DFI LANPARTY UT NF680i LT SLI-T2R mainboard was tested with the latest BIOS version at the time of tests dating back to 05.21.2007. it was interesting to see two different BIOS versions on DFI web-site that were dates identically. One of them was specifically optimized for quad-core processors.
The options in the first BIOS sections are quite standard overall. I was surprised to find no way to disable the IEEE1394 controller. I don’t have anything against it, but there is usually an option that allows disabling it if needed.
PC Health Status section contained one very interesting parameter that I haven’t seen anywhere before: CPU Core Temperature Adjust. The new BIOS versions are know to be correcting the actual processor temperature. They usually report lower temperature than it actually is to prevent users from worrying too much about it. As a result, the CPU temperature may be very different depending on the BIOS version and have nothing in common with the real temperature. CPU Core Temperature Adjust allows correcting the utilities’ reporting scale in the interval between -32?C and +32?C with 2?C increment.
I was very pleased with the fact that you can adjust the rotation speed of three fans out of six depending on the components temperatures. Of course, these are only three fans, and not six, like on abit mainboards featuring uGuru technology, but it is still more than one or two fans by most mainboards out there. Unfortunately, these options turned out purely decorative: they didn’t work although processor fan rotation speed adjustment was listed among the fixes of the latest BIOS version.
Actually, I wasn’t at all bothered by the 1500rpm rotation speed of the Scythe Mine fan: it was very quiet.

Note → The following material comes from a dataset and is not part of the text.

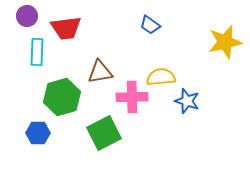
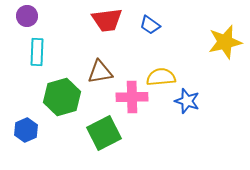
red trapezoid: moved 41 px right, 8 px up
blue hexagon: moved 12 px left, 3 px up; rotated 25 degrees counterclockwise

The 50x10mm fan I used for the chipset North Bridge dates back to the days when two fans like that cooled down a Slot A AMD Athlon processor. At that time I was pretty annoyed with the noise generated by these fans running at 4500rpm. However this time, I didn’t mind them at all, because all sounds were nothing compared to the howling of the South bridge fan rotating at over 6000rpm.
Actually, I can’t say that fan rotation speed adjustment doesn’t work at all. The South Bridge fan started at about 2000rpm but in a few seconds it sped up to 6600-6700rpm, which was very loud. The maximum speed I detected on this fan was 6900rpm. So, the rotation speed adjustment does work, although it is automatic and cannot be altered manually. By the time the tests of DFI LANPARTY UT NF680i LT SLI-T2R mainboard were completed I was ready to state that this was a very serious drawback that may affect the buying decision not in favor of this solution.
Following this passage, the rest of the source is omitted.